The key point is that inside a padded cube of sidelength {R}, any ball of radius {R/n} or less intersecting this padded cube, will not intersect any other padded cube at this scale. Thus, balls at this scale or less behave somewhat as if the Euclidean metric was an ultrametric, and this turns out to be enough to achieve localisation.

This argument turns out to be extremely general, and applies to any metric measure space {(X,d,\mu)} (i.e. a metric space with a Radon measure) for which one has the microdoubling condition {\mu(B(x,(1+\frac{1}{n})r)) = O( \mu(x,r))}. In particular, this applies to Alhfors-David regular spaces in which {\mu(B(x,r))} is comparable to {\omega_n r^n} for some constant {\omega_n > 0}. Instead of using cubes to create the mesh, it turns out that one can just use randomly placed balls whose radii are essentially powers of {n} to achieve a much stranger looking, but functionally comparable, mesh.

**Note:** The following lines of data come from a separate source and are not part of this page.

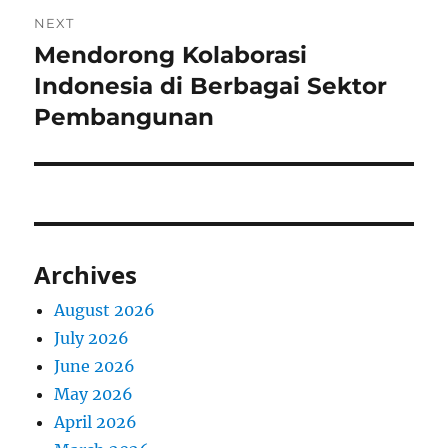
NEXT
Mendorong Kolaborasi
Next
post:
Indonesia di Berbagai Sektor
Pembangunan
Archives
August 2026
July 2026
June 2026
May 2026
April 2026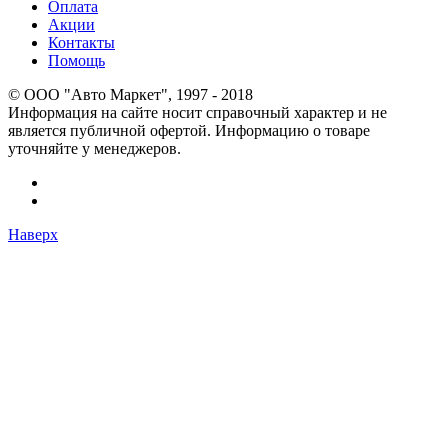
Оплата
Акции
Контакты
Помощь
© OOO "Авто Маркет", 1997 - 2018
Информация на сайте носит справочный характер и не
является публичной офертой. Информацию о товаре
уточняйте у менеджеров.
Наверх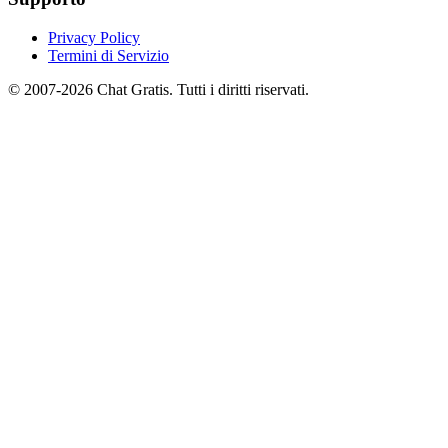
Privacy Policy
Termini di Servizio
© 2007-2026 Chat Gratis. Tutti i diritti riservati.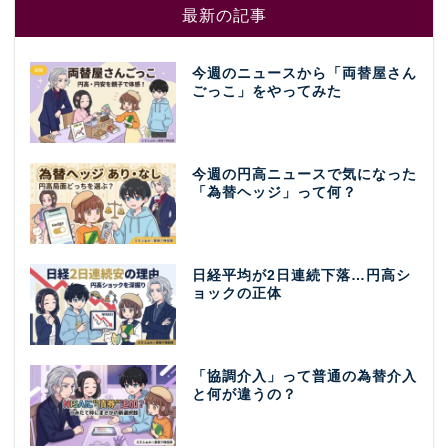
最新の記事
今週のニュースから「両替屋さん
ごっこ」をやってみた
今週の円高ニュースで気になった
「為替ヘッジ」って何？
日経平均が2日連続下落…円高シ
ョックの正体
「協調介入」って普通の為替介入
と何が違うの？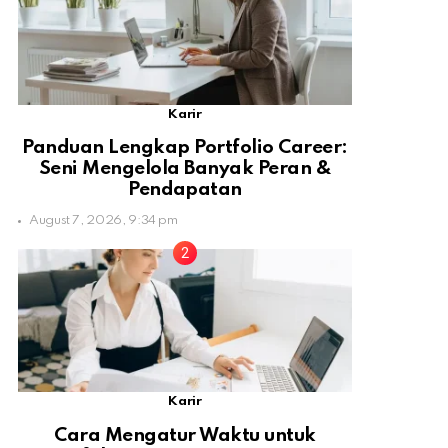
Karir
Panduan Lengkap Portfolio Career:
Seni Mengelola Banyak Peran &
Pendapatan
August 7, 2026, 9:34 pm
Karir
Cara Mengatur Waktu untuk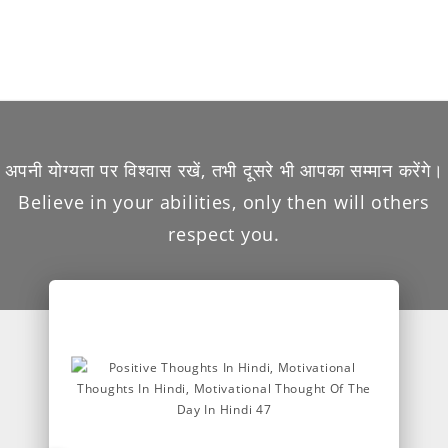
अपनी योग्यता पर विश्वास रखें, तभी दूसरे भी आपका सम्मान करेंगे।
Believe in your abilities, only then will others
respect you.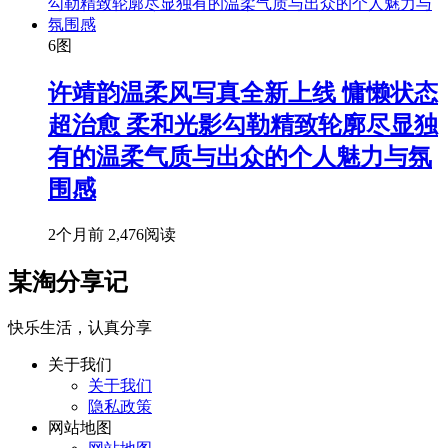
6图
许靖韵温柔风写真全新上线 慵懒状态
超治愈 柔和光影勾勒精致轮廓尽显独
有的温柔气质与出众的个人魅力与氛
围感
2个月前
2,476阅读
某淘分享记
快乐生活，认真分享
关于我们
关于我们
隐私政策
网站地图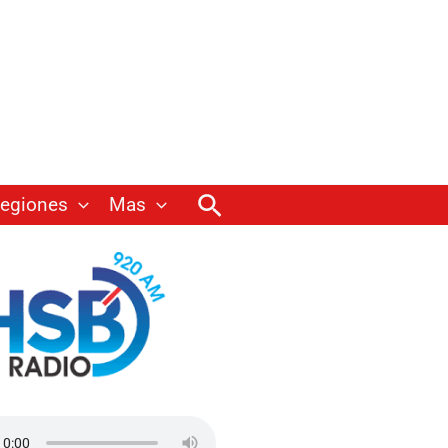
Buscar
egiones
Mas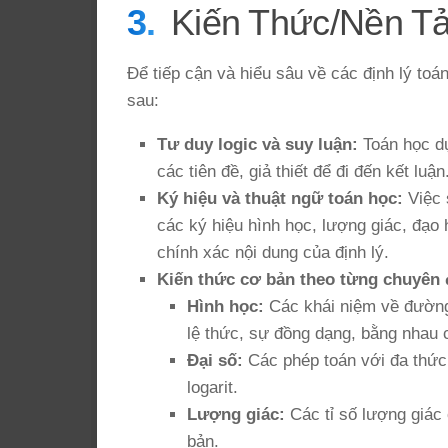
Kiến Thức/Nền T
Để tiếp cận và hiểu sâu về các định lý to
sau:
Tư duy logic và suy luận:
Toán học dự
các tiên đề, giả thiết để đi đến kết luận
Ký hiệu và thuật ngữ toán học:
Việc 
các ký hiệu hình học, lượng giác, đạo 
chính xác nội dung của định lý.
Kiến thức cơ bản theo từng chuyên 
Hình học:
Các khái niệm về đường 
lệ thức, sự đồng dạng, bằng nhau 
Đại số:
Các phép toán với đa thức,
logarit.
Lượng giác:
Các tỉ số lượng giác
bản.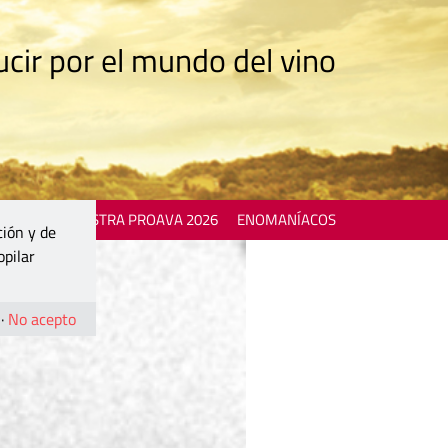
cir por el mundo del vino
 EVENTS
MOSTRA PROAVA 2026
ENOMANÍACOS
ción y de
opilar
·
No acepto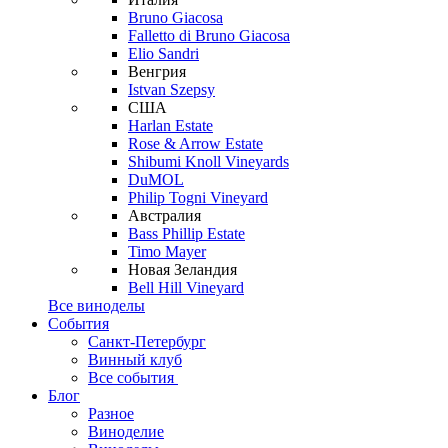
Bruno Giacosa
Falletto di Bruno Giacosa
Elio Sandri
Венгрия
Istvan Szepsy
США
Harlan Estate
Rose & Arrow Estate
Shibumi Knoll Vineyards
DuMOL
Philip Togni Vineyard
Австралия
Bass Phillip Estate
Timo Mayer
Новая Зеландия
Bell Hill Vineyard
Все виноделы
События
Санкт-Петербург
Винный клуб
Все события
Блог
Разное
Виноделие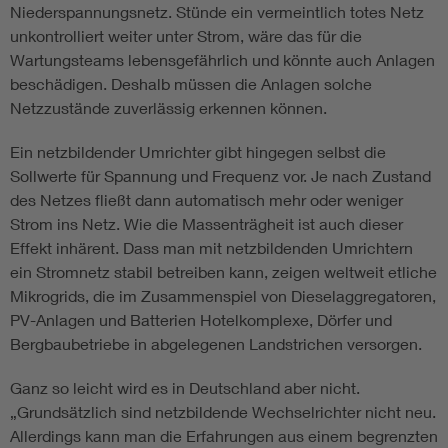
Niederspannungsnetz. Stünde ein vermeintlich totes Netz
unkontrolliert weiter unter Strom, wäre das für die
Wartungsteams lebensgefährlich und könnte auch Anlagen
beschädigen. Deshalb müssen die Anlagen solche
Netzzustände zuverlässig erkennen können.
Ein netzbildender Umrichter gibt hingegen selbst die
Sollwerte für Spannung und Frequenz vor. Je nach Zustand
des Netzes fließt dann automatisch mehr oder weniger
Strom ins Netz. Wie die Massenträgheit ist auch dieser
Effekt inhärent. Dass man mit netzbildenden Umrichtern
ein Stromnetz stabil betreiben kann, zeigen weltweit etliche
Mikrogrids, die im Zusammenspiel von Dieselaggregatoren,
PV-Anlagen und Batterien Hotelkomplexe, Dörfer und
Bergbaubetriebe in abgelegenen Landstrichen versorgen.
Ganz so leicht wird es in Deutschland aber nicht.
„Grundsätzlich sind netzbildende Wechselrichter nicht neu.
Allerdings kann man die Erfahrungen aus einem begrenzten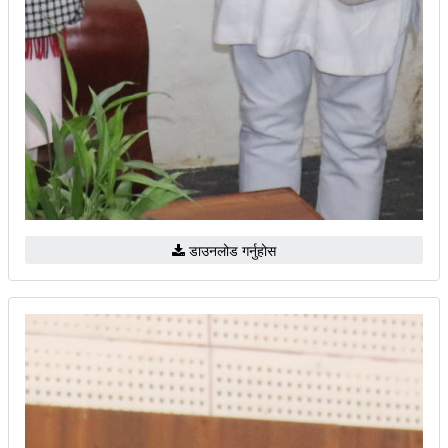
डाउनलोड गर्नुहोस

Because of microdoubling, one can assume without loss of generality that all radii are powers of {(1+\frac{1}{n})}, since one can round off to the nearest such power without much loss. There are only {O(n \log n)} such powers in any range {[R,nR]}, which thus gives the Stein-Strömberg result in the general microdoubling setting. (We also give an alternate proof of this result, adapting a slightly different probabilistic argument of Lindenstrauss.)

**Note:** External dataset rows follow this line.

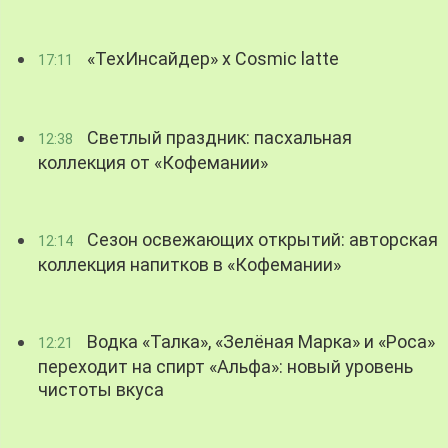
«ТехИнсайдер» х Cosmic latte
17:11
Светлый праздник: пасхальная
12:38
коллекция от «Кофемании»
Сезон освежающих открытий: авторская
12:14
коллекция напитков в «Кофемании»
Водка «Талка», «Зелёная Марка» и «Роса»
12:21
переходит на спирт «Альфа»: новый уровень
чистоты вкуса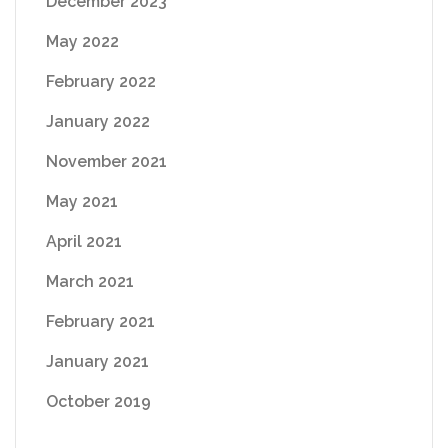
December 2023
May 2022
February 2022
January 2022
November 2021
May 2021
April 2021
March 2021
February 2021
January 2021
October 2019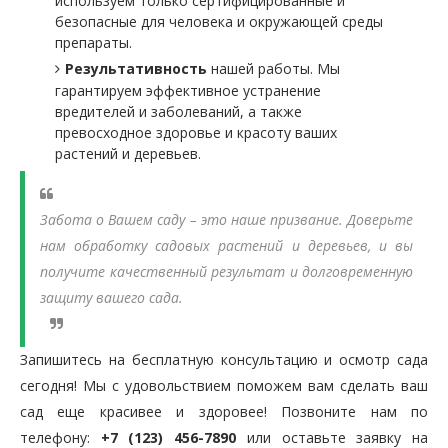
используем только сертифицированные и
безопасные для человека и окружающей среды
препараты.
Результативность
нашей работы. Мы
гарантируем эффективное устранение
вредителей и заболеваний, а также
превосходное здоровье и красоту ваших
растений и деревьев.
Забота о Вашем саду – это наше призвание. Доверьте
нам обработку садовых растений и деревьев, и вы
получите качественный результат и долговременную
защиту вашего сада.
Запишитесь на бесплатную консультацию и осмотр сада
сегодня! Мы с удовольствием поможем вам сделать ваш
сад еще красивее и здоровее! Позвоните нам по
телефону:
+7 (123) 456-7890
или оставьте заявку на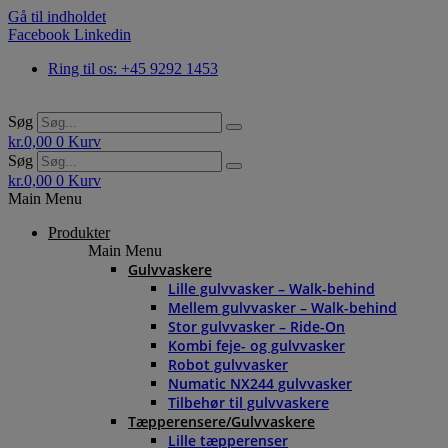
Gå til indholdet
Facebook
Linkedin
Ring til os: +45 9292 1453
Søg
kr.
0,00
0
Kurv
Søg
kr.
0,00
0
Kurv
Main Menu
Produkter
Main Menu
Gulvvaskere
Lille gulvvasker – Walk-behind
Mellem gulvvasker – Walk-behind
Stor gulvvasker – Ride-On
Kombi feje- og gulvvasker
Robot gulvvasker
Numatic NX244 gulvvasker
Tilbehør til gulvvaskere
Tæpperensere/Gulvvaskere
Lille tæpperenser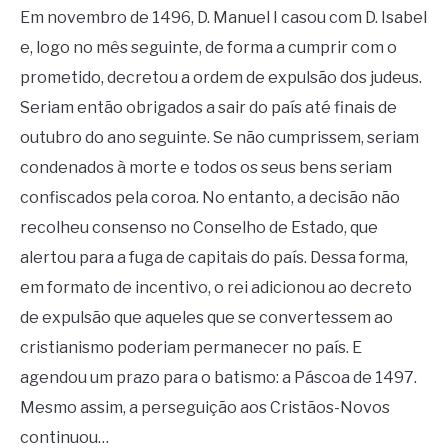
Em novembro de 1496, D. Manuel I casou com D. Isabel
e, logo no mês seguinte, de forma a cumprir com o
prometido, decretou a ordem de expulsão dos judeus.
Seriam então obrigados a sair do país até finais de
outubro do ano seguinte. Se não cumprissem, seriam
condenados à morte e todos os seus bens seriam
confiscados pela coroa. No entanto, a decisão não
recolheu consenso no Conselho de Estado, que
alertou para a fuga de capitais do país. Dessa forma,
em formato de incentivo, o rei adicionou ao decreto
de expulsão que aqueles que se convertessem ao
cristianismo poderiam permanecer no país. E
agendou um prazo para o batismo: a Páscoa de 1497.
Mesmo assim, a perseguição aos Cristãos-Novos
continuou…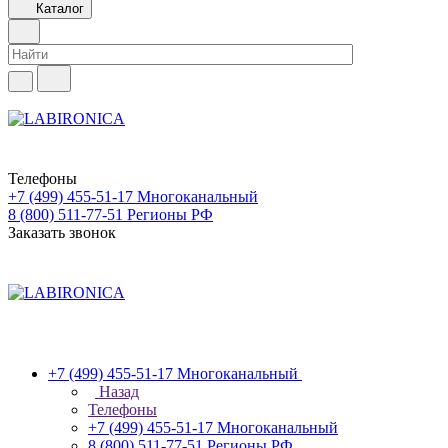
Каталог
Телефоны
+7 (499) 455-51-17
Многоканальный
8 (800) 511-77-51
Регионы РФ
Заказать звонок
+7 (499) 455-51-17
Многоканальный
Назад
Телефоны
+7 (499) 455-51-17
Многоканальный
8 (800) 511-77-51
Регионы РФ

On the other hand, one can concoct microdoubling spaces in which the balls of radius {(1+\frac{1}{n})^j} for {j = O(n \log n)} are genuinely “different”, so much so that the best constant in the maximal inequality is {\gg n \log n}, even if one makes reasonable assumptions such as translation-invariance (assuming an abelian group structure on the space), Ahlfors-David regularity, and {L^p} bounds (the maximal operator is bounded on {L^p} for every {p>1}). The basic counterexample here is constructed by working in a finite field vector space with counting measure and creating a rather unusual (but still Ahlfors-David regular) metric which, for each {j}, distributes a large portion of the mass of the ball of radius {(1+\frac{1}{n})^j} centred at the origin to a different subspace of the vector space. This essentially converts the Hardy-Littlewood maximal function to a maximal function over averages of unrelated subspaces, which one can show to be large by straightforward computations.

Finally, we give an example of a natural space without any microdoubling properties whatsoever for which one still has a maximal inequality, namely the free non-abelian group on a bounded number of generators. Here one can rely instead on the expander (or isoperimetric) properties of the Cayley graph. This suggests to us that one should have a Hardy-Littlewood maximal inequality for measure-preserving actions of the free group on a probability space, but unfortunately the standard transference technology for doing this does not apply because the free group is highly non-amenable. This question therefore remains open (although {L^p} bounds were previously established by Nevo and Stein).